Ukraine Authorities said Friday it had arrested an army officer accused of passing information about secret military operations to Russia.
The SBU security services said the accused, a lieutenant colonel, was recruited by Russia before its 2022 invasion and “activated” earlier this year “to pass on plans for the Defence Forces’ combat operations behind enemy lines.”
The officer, a commander of a unit in Ukraine’s special operations forces, faces life in prison on the charge of “high treason”.
Since Russia invaded in 2022, both Kyiv and Moscow have arrested several citizens they accuse of spying for the other side, including for allegedly passing on information about military sites or troop movements.

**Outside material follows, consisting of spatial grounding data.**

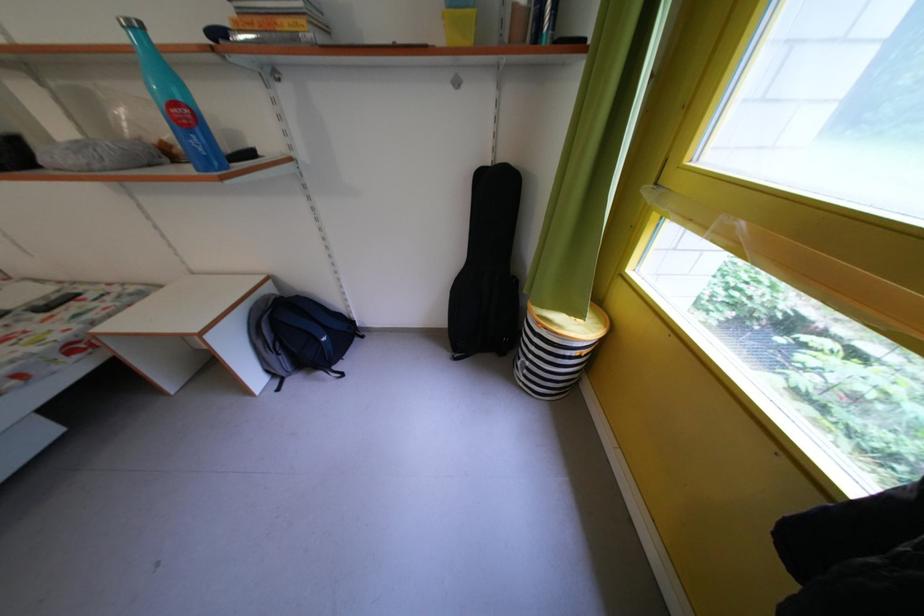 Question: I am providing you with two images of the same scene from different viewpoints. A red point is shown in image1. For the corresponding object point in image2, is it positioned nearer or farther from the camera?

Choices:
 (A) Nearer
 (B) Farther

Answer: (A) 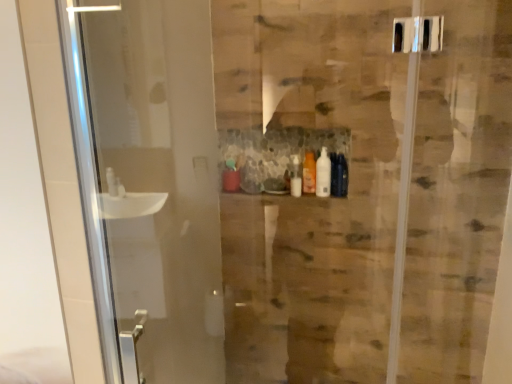 What are the coordinates of `matte green bottle at center, the second toiletry in the right-to-left sequence` in the screenshot? It's located at (231, 177).

What do you see at coordinates (231, 177) in the screenshot? I see `matte green bottle at center, positioned as the 1th toiletry in left-to-right order` at bounding box center [231, 177].

This screenshot has width=512, height=384. Describe the element at coordinates (309, 173) in the screenshot. I see `translucent orange bottle at center, the first toiletry in the right-to-left sequence` at that location.

What is the approximate height of translucent orange bottle at center, the first toiletry in the right-to-left sequence?

translucent orange bottle at center, the first toiletry in the right-to-left sequence, is 7.40 inches tall.

Identify the location of translucent orange bottle at center, the first toiletry in the right-to-left sequence. The height and width of the screenshot is (384, 512). (309, 173).

At what (x,y) coordinates should I click in order to perform the action: click on matte green bottle at center, positioned as the 1th toiletry in left-to-right order. Please return your answer as a coordinate pair (x, y). This screenshot has width=512, height=384. Looking at the image, I should click on (231, 177).

Based on their positions, is translucent orange bottle at center, which ranks as the 2th toiletry in left-to-right order, located to the left or right of matte green bottle at center, positioned as the 1th toiletry in left-to-right order?

Based on their positions, translucent orange bottle at center, which ranks as the 2th toiletry in left-to-right order, is located to the right of matte green bottle at center, positioned as the 1th toiletry in left-to-right order.

Considering the relative positions of translucent orange bottle at center, which ranks as the 2th toiletry in left-to-right order, and matte green bottle at center, positioned as the 1th toiletry in left-to-right order, in the image provided, is translucent orange bottle at center, which ranks as the 2th toiletry in left-to-right order, behind matte green bottle at center, positioned as the 1th toiletry in left-to-right order,?

No, translucent orange bottle at center, which ranks as the 2th toiletry in left-to-right order, is closer to the viewer.

Considering the positions of points (303, 175) and (233, 172), is point (303, 175) closer to camera compared to point (233, 172)?

That is True.

From the image's perspective, would you say translucent orange bottle at center, which ranks as the 2th toiletry in left-to-right order, is positioned over matte green bottle at center, positioned as the 1th toiletry in left-to-right order?

Yes.

From a real-world perspective, is translucent orange bottle at center, the first toiletry in the right-to-left sequence, beneath matte green bottle at center, positioned as the 1th toiletry in left-to-right order?

Incorrect, from a real-world perspective, translucent orange bottle at center, the first toiletry in the right-to-left sequence, is higher than matte green bottle at center, positioned as the 1th toiletry in left-to-right order.

Does translucent orange bottle at center, which ranks as the 2th toiletry in left-to-right order, have a greater width compared to matte green bottle at center, the second toiletry in the right-to-left sequence?

Incorrect, the width of translucent orange bottle at center, which ranks as the 2th toiletry in left-to-right order, does not surpass that of matte green bottle at center, the second toiletry in the right-to-left sequence.

Can you confirm if translucent orange bottle at center, which ranks as the 2th toiletry in left-to-right order, is shorter than matte green bottle at center, positioned as the 1th toiletry in left-to-right order?

No.

Considering the sizes of objects translucent orange bottle at center, the first toiletry in the right-to-left sequence, and matte green bottle at center, the second toiletry in the right-to-left sequence, in the image provided, who is bigger, translucent orange bottle at center, the first toiletry in the right-to-left sequence, or matte green bottle at center, the second toiletry in the right-to-left sequence,?

matte green bottle at center, the second toiletry in the right-to-left sequence.

Is translucent orange bottle at center, the first toiletry in the right-to-left sequence, not inside matte green bottle at center, the second toiletry in the right-to-left sequence?

Yes, translucent orange bottle at center, the first toiletry in the right-to-left sequence, is outside of matte green bottle at center, the second toiletry in the right-to-left sequence.

Can you see translucent orange bottle at center, which ranks as the 2th toiletry in left-to-right order, touching matte green bottle at center, positioned as the 1th toiletry in left-to-right order?

No, translucent orange bottle at center, which ranks as the 2th toiletry in left-to-right order, is not next to matte green bottle at center, positioned as the 1th toiletry in left-to-right order.

Could you tell me if translucent orange bottle at center, the first toiletry in the right-to-left sequence, is turned towards matte green bottle at center, the second toiletry in the right-to-left sequence?

No, translucent orange bottle at center, the first toiletry in the right-to-left sequence, does not turn towards matte green bottle at center, the second toiletry in the right-to-left sequence.

Where is `toiletry that is on the left side of translucent orange bottle at center, the first toiletry in the right-to-left sequence`? toiletry that is on the left side of translucent orange bottle at center, the first toiletry in the right-to-left sequence is located at coordinates (231, 177).

Is matte green bottle at center, positioned as the 1th toiletry in left-to-right order, at the right side of translucent orange bottle at center, which ranks as the 2th toiletry in left-to-right order?

No.

Looking at this image, which object is closer to the camera taking this photo, matte green bottle at center, positioned as the 1th toiletry in left-to-right order, or translucent orange bottle at center, the first toiletry in the right-to-left sequence?

translucent orange bottle at center, the first toiletry in the right-to-left sequence, is more forward.

Is point (224, 179) positioned behind point (315, 173)?

Yes, it is.

In the scene shown: From the image's perspective, which one is positioned lower, matte green bottle at center, positioned as the 1th toiletry in left-to-right order, or translucent orange bottle at center, which ranks as the 2th toiletry in left-to-right order?

matte green bottle at center, positioned as the 1th toiletry in left-to-right order.

From a real-world perspective, which is physically above, matte green bottle at center, the second toiletry in the right-to-left sequence, or translucent orange bottle at center, which ranks as the 2th toiletry in left-to-right order?

translucent orange bottle at center, which ranks as the 2th toiletry in left-to-right order, from a real-world perspective.

Is matte green bottle at center, the second toiletry in the right-to-left sequence, wider or thinner than translucent orange bottle at center, the first toiletry in the right-to-left sequence?

Clearly, matte green bottle at center, the second toiletry in the right-to-left sequence, has more width compared to translucent orange bottle at center, the first toiletry in the right-to-left sequence.

Which of these two, matte green bottle at center, positioned as the 1th toiletry in left-to-right order, or translucent orange bottle at center, the first toiletry in the right-to-left sequence, stands shorter?

matte green bottle at center, positioned as the 1th toiletry in left-to-right order.

Who is smaller, matte green bottle at center, the second toiletry in the right-to-left sequence, or translucent orange bottle at center, the first toiletry in the right-to-left sequence?

With smaller size is translucent orange bottle at center, the first toiletry in the right-to-left sequence.

Is matte green bottle at center, positioned as the 1th toiletry in left-to-right order, located outside translucent orange bottle at center, the first toiletry in the right-to-left sequence?

Yes, matte green bottle at center, positioned as the 1th toiletry in left-to-right order, is outside of translucent orange bottle at center, the first toiletry in the right-to-left sequence.

Is matte green bottle at center, positioned as the 1th toiletry in left-to-right order, in contact with translucent orange bottle at center, which ranks as the 2th toiletry in left-to-right order?

matte green bottle at center, positioned as the 1th toiletry in left-to-right order, and translucent orange bottle at center, which ranks as the 2th toiletry in left-to-right order, are clearly separated.

Is matte green bottle at center, the second toiletry in the right-to-left sequence, turned away from translucent orange bottle at center, which ranks as the 2th toiletry in left-to-right order?

matte green bottle at center, the second toiletry in the right-to-left sequence, does not have its back to translucent orange bottle at center, which ranks as the 2th toiletry in left-to-right order.

The image size is (512, 384). I want to click on toiletry that appears above the matte green bottle at center, positioned as the 1th toiletry in left-to-right order (from a real-world perspective), so click(309, 173).

Find the location of a particular element. The height and width of the screenshot is (384, 512). toiletry lying in front of the matte green bottle at center, the second toiletry in the right-to-left sequence is located at coordinates (309, 173).

Where is `toiletry below the translucent orange bottle at center, which ranks as the 2th toiletry in left-to-right order (from the image's perspective)`? This screenshot has height=384, width=512. toiletry below the translucent orange bottle at center, which ranks as the 2th toiletry in left-to-right order (from the image's perspective) is located at coordinates click(231, 177). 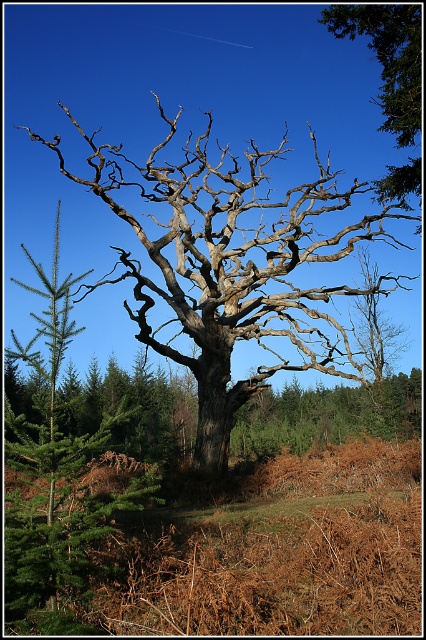 You are a park ranger assessing the health of the trees in the area. You observe the dead wood tree at center and the brown textured bark at upper right. Which of these two has a greater width?

The dead wood tree at center has a greater width than the brown textured bark at upper right.

You are an environmental scientist assessing the health of the forest. You notice the dead wood tree at center and the brown textured bark at upper right. Which of these two objects is positioned to the east?

The dead wood tree at center is to the left of brown textured bark at upper right. Since the image is viewed from a standard perspective, left corresponds to east. Therefore, the dead wood tree at center is positioned to the east.

Based on the photo, you are an environmental scientist examining the image. You need to determine the relative positions of the dead wood tree at center and the brown textured bark at upper right. Based on the scene, which object is positioned higher up in the image?

The brown textured bark at upper right is positioned higher up in the image than the dead wood tree at center. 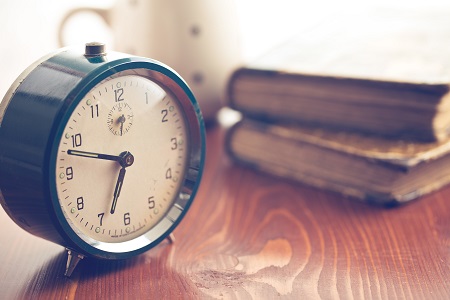 Find the location of a particular element. The height and width of the screenshot is (300, 450). wood surface is located at coordinates (258, 251). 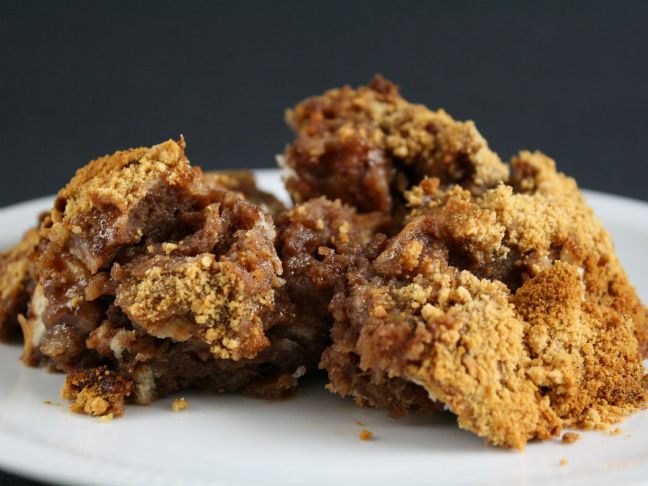 Where is `white plate`? white plate is located at coordinates (277, 454). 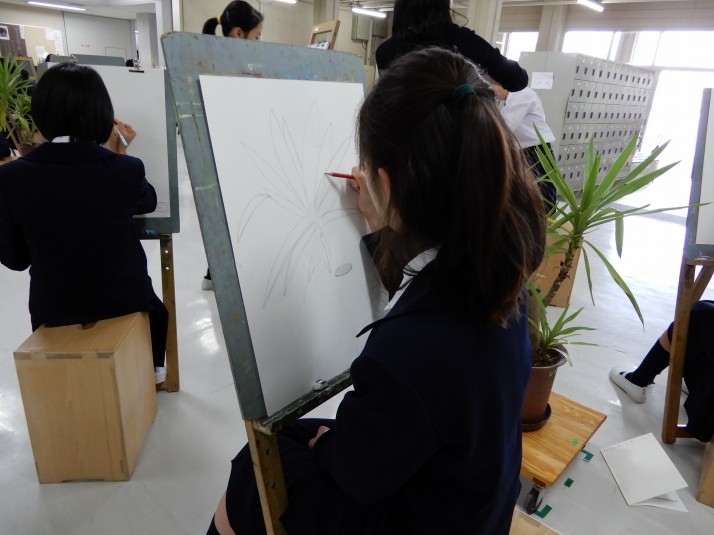 Locate an element on the screen. The width and height of the screenshot is (714, 535). seat is located at coordinates click(x=65, y=386), click(x=552, y=266). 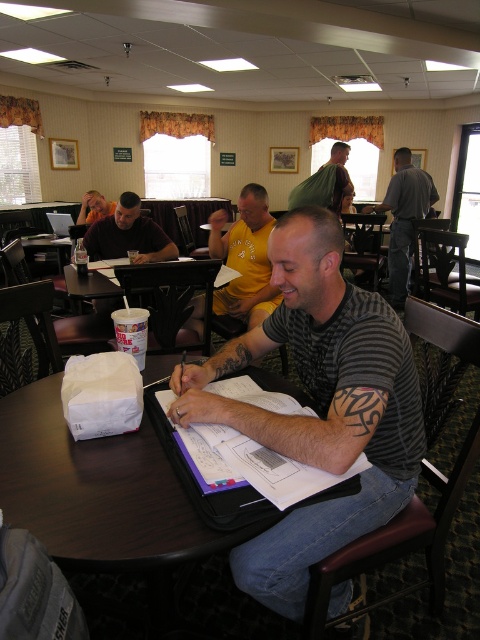 You are a photographer setting up a shot in the room. You need to position a small tripod so that it can capture both the matte black shirt at center and the matte black laptop at upper left without moving the camera. Which object should you place the tripod closer to, the one that is shorter or taller?

The matte black shirt at center has a lesser height compared to the matte black laptop at upper left. To capture both in the frame, the tripod should be placed closer to the shorter object, which is the matte black shirt at center, to ensure the taller laptop is not cropped out.

You are a tailor who needs to measure the distance between the gray cotton shirt at upper right and the matte black shirt at center for alterations. Can you reach both shirts with a 2.5 meter long measuring tape?

The gray cotton shirt at upper right and matte black shirt at center are 2.45 meters apart, so yes, the 2.5 meter measuring tape is long enough to reach both shirts.

You are a photographer taking a picture of the matte black shirt at center and the matte black laptop at upper left. Which object should you focus on first if you want to capture both in the frame without moving the camera?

But the arrest of a commanding army officer, privy to highly sensitive information on special combat operations, is much rarer.
“The aggressor was most interested in intelligence on sabotage and reconnaissance raids by Ukrainian special forces behind the front line in Zaporizhzhia, Kherson and Crimea,” the SBU said in a statement.
Russia has occupied the southern Ukrainian region of Crimea since 2014, and partly seized the Zaporizhzhia and Kherson region since its 2022 invasion.
Russians planned to use the information provided by the “mole” to “eliminate Ukrainian special forces on the front line or beyond it,” the SBU said.
Investigators said they had seized “means of covert communication” — electronic devices — from the suspect during a search.
The arrest comes amid growing concerns in Ukraine about a possible renewed Russian offensive on the southern Zaporizhzhia front, and as Moscow’s forces continue to make gains in the eastern Donetsk region.